MATERIAL FOR THIS EXERCISE -
# # # # # # #
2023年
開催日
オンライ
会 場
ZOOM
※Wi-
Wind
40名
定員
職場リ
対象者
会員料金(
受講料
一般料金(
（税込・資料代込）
# # # # # # #
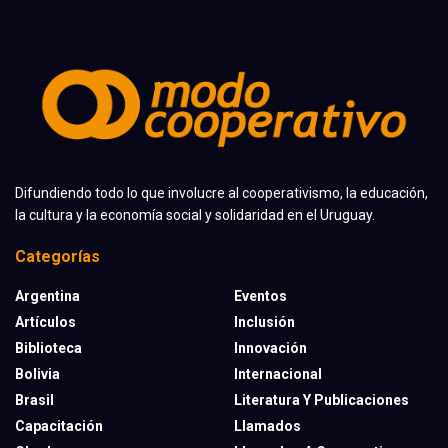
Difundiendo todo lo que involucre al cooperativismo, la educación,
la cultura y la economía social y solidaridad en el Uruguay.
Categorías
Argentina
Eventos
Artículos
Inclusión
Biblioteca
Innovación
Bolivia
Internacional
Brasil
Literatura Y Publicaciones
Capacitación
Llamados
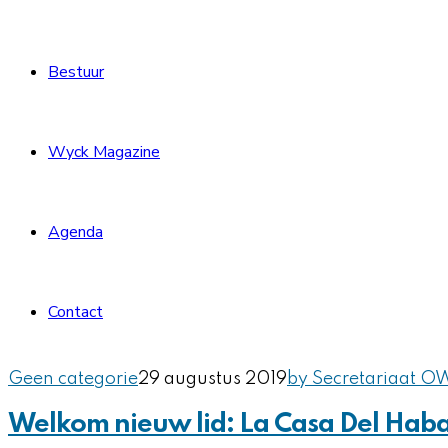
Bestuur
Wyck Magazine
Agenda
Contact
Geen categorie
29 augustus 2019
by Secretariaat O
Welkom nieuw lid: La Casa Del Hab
# # # # # # #
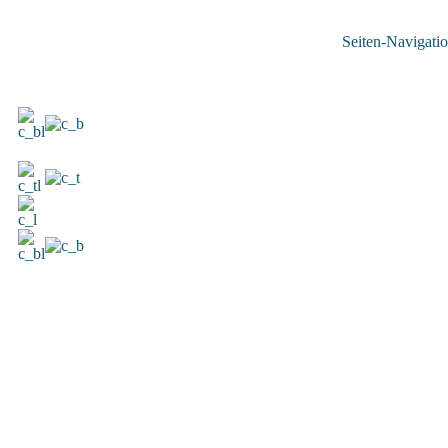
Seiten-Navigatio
# # # # # # #
Reproduce, word for word, everything in the listing above from the line containing "Internacional" down to the line containing "Welkom nieuw lid: La Casa Del Hab", both of them included. No pictures.

Internacional
Brasil
Literatura Y Publicaciones
Capacitación
Llamados
Bestuur
Wyck Magazine
Agenda
Contact
Geen categorie
29 augustus 2019
by Secretariaat O
Welkom nieuw lid: La Casa Del Hab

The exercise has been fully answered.